Nahas bagi Capa, dalam palagan itu kekasihnya meregang nyawa pada 26 Juli 1937. Gerda tewas dalam kecelakaan tunggal menunggangi motor saat kembali dari meliput Pertempuran Brunete (6-25 Juli 1937).
Baca juga: Januari “Ngeri” di Shanghai
Kendati begitu, gairah Capa untuk terus menjadi fotografer perang tak meluntur. Lepas dari Spanyol, pada 1938 ia bertualang ke Cina. Capa memburu foto perlawanan pasukan Cina terhadap invasi Jepang di kota Hankou. Sesekali nuraninya juga bergetar melihat para korban sipil akibat Perang Sino-Jepang II yang sama sekali berbeda dari apa yang pernah dilihatnya di Spanyol.
“Yang bisa Anda lakukan hanyalah membantu setiap orang yang terjebak dalam pertempuran, mencoba mendongkrat spirit mereka sejenak, mungkin sesekali membuat candaan, membuat mereka tertawa dan kemudian Anda ambil fotonya, agar mereka tahu bahwa masih ada orang yang peduli,” tulis Capa dalam otobiografinya, Slightly Out of Focus.
Capa kemudian bolak-balik Amerika-Eropa kala Perang Dunia II bergolak untuk memasok foto bagi Life.
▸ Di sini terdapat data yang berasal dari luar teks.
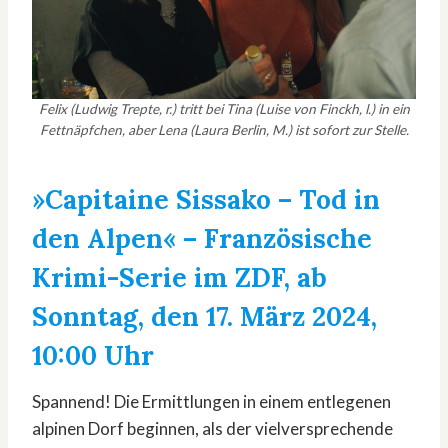
Felix (Ludwig Trepte, r.) tritt bei Tina (Luise von Finckh, l.) in ein
Fettnäpfchen, aber Lena (Laura Berlin, M.) ist sofort zur Stelle.
»Capitaine Sissako – Tod in
den Alpen«
– Französische
Krimi-Serie im ZDF, ab
Sonntag, den 17. März 2024,
10:00 Uhr
Spannend! Die Ermittlungen in einem entlegenen
alpinen Dorf beginnen, als der vielversprechende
Utamanya ke front Italia, di mana ia turut meliput Pertempuran Empat Hari Napoli (27-30 September 1943).
Setahun berselang, Capa jadi satu-satunya fotografer sipil yang terjun di D-Day. Ia direkomendasikan sejarawan foto Allan Douglas Coleman ke komandan Resimen Infantri ke-16, Kolonel George A. Taylor, agar diperbolehkan ikut rombongan resimen itu pada gelombang pertama pendaratan di Sektor Omaha Beach.
Baca juga: Horor Warsawa dari Mata Lensa Pewarta
Seperti tak punya rasa takut di bawah desingan peluru musuh usai menyelamatkan sang prajurit, Capa balik melakoni tugasnya membidik banyak momen berbekal dua kamera Contax II dengan lensa 50 mm. Tak lama setelah Sektor Omaha Beach dikuasai pada 6 Juni malam, Capa kembali ke kapal angkut dengan menumpang kapal pendarat LCI dari bibir pantai.
“Sungguh kasihan, dia (Capa) berada di air, susah-payah bernafas, memegangi dua kameranya di atas kepala agar tak kena air. Dia sangat bersyukur bisa diangkut. Saat sudah di atas kapal rumahsakit, dia mengambil foto kapal kami yang kemudian terbit di majalah Life,” kenang opsir penjaga pantai Charles Jarreau, dikutip Stephen E. Ambrose dalam D-Day June 6, 1944: The Climatic Battle of World War II.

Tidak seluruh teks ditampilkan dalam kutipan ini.